Poniendo fin a la República
Marius fue llamado de regreso a Roma durante la Guerra Social (91-88 a. C.) como general, pero se retiró en sus primeras etapas debido a problemas de salud. Por primera vez desde el comienzo de su carrera, se había enfrentado a algo que no podía superar y no podía lidiar con eso. Cuando en el 88 Pontus amenazó con conquistar las provincias orientales y el Cónsul Sulla fue seleccionado para dirigir el ejército, Marius manipuló la situación para que lo eligieran él mismo. Sin embargo, esto no fue como los éxitos de su juventud. Sulla se negó a aceptar el cambio de mando y marchó sobre Roma en su primera guerra civil. El Senado inmediatamente le dio a Sila el mando de la campaña nuevamente, pero tan pronto como se fue, Marius marchó sobre Roma como un héroe. Él mismo fue elegido cónsul por séptima vez en el 86 a. C. y murió pocos días después de su elección. Las motivaciones tanto de Sila como de Mario para marchar sobre Roma eran simplemente tener el mando de una campaña, pero sentaron un precedente que seguiría Julio César cuando marchó sobre Roma en busca del poder político. Las Reformas Marianas también ayudarían a poner fin a la República, aunque Marius no podría haberlo previsto. Al aceptar a hombres sin tierra en el ejército y ofrecerles tierras recién conquistadas, sentó otro precedente. Al conectar el servicio con la tierra, a los futuros generales les resultaría más fácil ganarse la lealtad de sus soldados contra el Senado.
Una leyenda
Hay una historia que en su juventud Marius se encontró con un nido de águila que tenía siete huevos. Como las águilas casi siempre tenían exactamente tres huevos, su hallazgo se consideró más tarde un presagio para el futuro. Como cónsul, decretaría el águila como símbolo para el Senado y el pueblo romano debido a ese evento. A pesar de ser un legislador exitoso, Marius vio la acción como la mejor manera de cambiar.

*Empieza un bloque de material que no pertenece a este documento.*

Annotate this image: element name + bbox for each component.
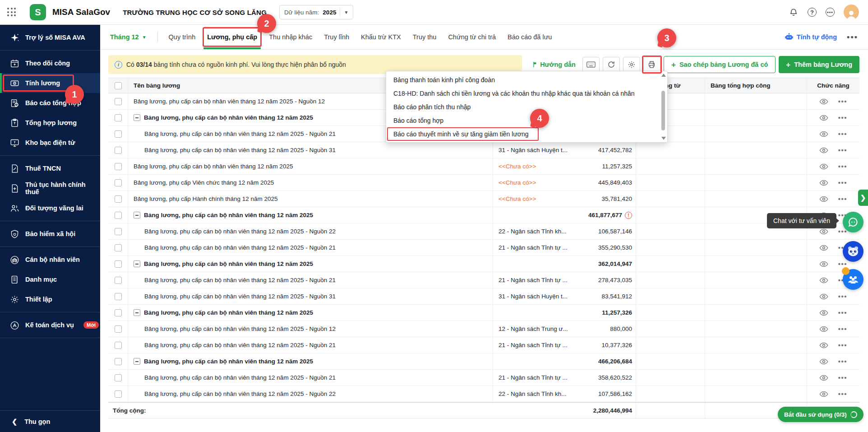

Sus pensamientos se resumen mejor en su cita: La ley habla demasiado bajo para ser escuchada en medio del estruendo de las armas.
Resumen de la lección
Mario era un general que demostró su valía ante el pueblo romano y, a cambio, el pueblo lo amó y lo eligió cónsul una y otra vez. Una de las citas más famosas sobre él provino de un soldado que tenía la tarea de asesinarlo. El soldado dijo simplemente: No puedo matar a Cayo Mario. Fue solo hacia el final de su vida (Marius murió a los 70) que su ego se interpuso y dejó que sus propios intereses reemplazaran al bien común.